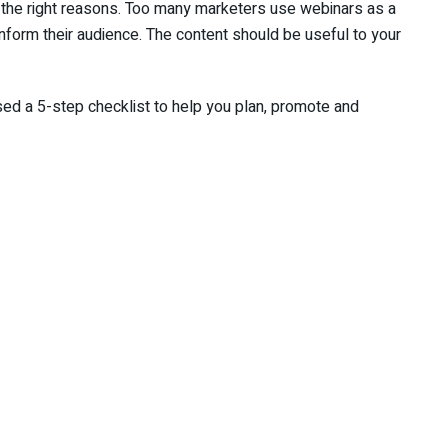
or the right reasons. Too many marketers use webinars as a
inform their audience. The content should be useful to your
ed a 5-step checklist to help you plan, promote and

::::::::

| WHAT TO PRODUCE |
The expected answer is an unaltered copy of the listing, images removed.

| ANSWER SECTION |
or the right reasons. Too many marketers use webinars as a
inform their audience. The content should be useful to your
ed a 5-step checklist to help you plan, promote and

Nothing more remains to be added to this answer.